|
Right to light - in cities? |
|
|
Suppose you are asked to advise the owner of a building whose neighbour is
planning to erect a new building that will substantially interfere with the
right to light.
Certainly, it will breach the traditional 50/50 rule (ie less
than 50% of the room will have a light level of 1 lumen per sq ft – which
is the amount of light needed for reading without artificial light on an ordinary
overcast day). Presented with those facts, your reaction would presumably be
that the appropriate legal remedy will be an injunction.
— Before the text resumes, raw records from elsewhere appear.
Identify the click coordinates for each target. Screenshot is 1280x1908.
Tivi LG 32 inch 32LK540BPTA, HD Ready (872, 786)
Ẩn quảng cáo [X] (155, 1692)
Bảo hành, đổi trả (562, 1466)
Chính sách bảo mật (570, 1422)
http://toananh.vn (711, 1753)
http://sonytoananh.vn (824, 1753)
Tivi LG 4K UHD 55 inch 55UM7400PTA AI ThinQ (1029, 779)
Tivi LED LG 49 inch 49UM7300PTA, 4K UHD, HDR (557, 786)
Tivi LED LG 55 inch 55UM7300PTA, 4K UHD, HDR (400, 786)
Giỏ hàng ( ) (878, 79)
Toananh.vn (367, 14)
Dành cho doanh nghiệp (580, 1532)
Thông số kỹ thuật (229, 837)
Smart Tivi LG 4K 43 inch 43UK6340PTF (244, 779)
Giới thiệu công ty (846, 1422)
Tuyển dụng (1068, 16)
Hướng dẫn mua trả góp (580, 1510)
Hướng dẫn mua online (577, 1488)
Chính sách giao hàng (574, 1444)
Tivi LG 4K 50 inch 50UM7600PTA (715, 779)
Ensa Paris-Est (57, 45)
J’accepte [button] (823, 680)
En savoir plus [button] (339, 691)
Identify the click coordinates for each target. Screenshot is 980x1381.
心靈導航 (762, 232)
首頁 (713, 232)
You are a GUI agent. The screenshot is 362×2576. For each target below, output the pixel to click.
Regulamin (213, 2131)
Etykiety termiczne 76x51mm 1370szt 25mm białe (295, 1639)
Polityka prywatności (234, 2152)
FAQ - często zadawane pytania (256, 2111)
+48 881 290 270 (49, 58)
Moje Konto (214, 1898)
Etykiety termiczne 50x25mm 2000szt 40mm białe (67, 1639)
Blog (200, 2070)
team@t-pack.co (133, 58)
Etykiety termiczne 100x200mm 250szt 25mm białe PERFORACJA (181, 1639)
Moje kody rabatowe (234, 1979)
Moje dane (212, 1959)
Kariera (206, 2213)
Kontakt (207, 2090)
However, that may no longer be the correct advice. We offer this warning as
a result of a recent High Court case involving properties in the City of London
where, basically, a new block was to be built next to an old block, with the
result that there would be a breach of a right to light. On the facts, it was
decided it would not be appropriate to grant an injunction, given the nature
of the properties, and their location. For instance, evidence showed that the
offices in the claimant’s existing block all used artificial light throughout
the day anyway; moreover, there were plans afoot to develop that property; it
was generally beneficial to the City to have developments of this sort proceed.
Moreover, the overriding issue here was that the claimant’s interest in
the property was purely financial and any diminution in the value of the property
could be adequately compensated by money.
Although the facts of the case were particularly complicated, the principle
that emerges is simple: the conventional remedy of an injunction may not be
available in a city, where different standards apply. Accordingly, injunctions
would now seem to be less likely to be granted in built-up areas against developers
than was previously the case – although that then leaves open the question
of what the damages should be. See Midtown v City of London Real Property
[2005] EWHC 33, noted in [2005] NLJ 319.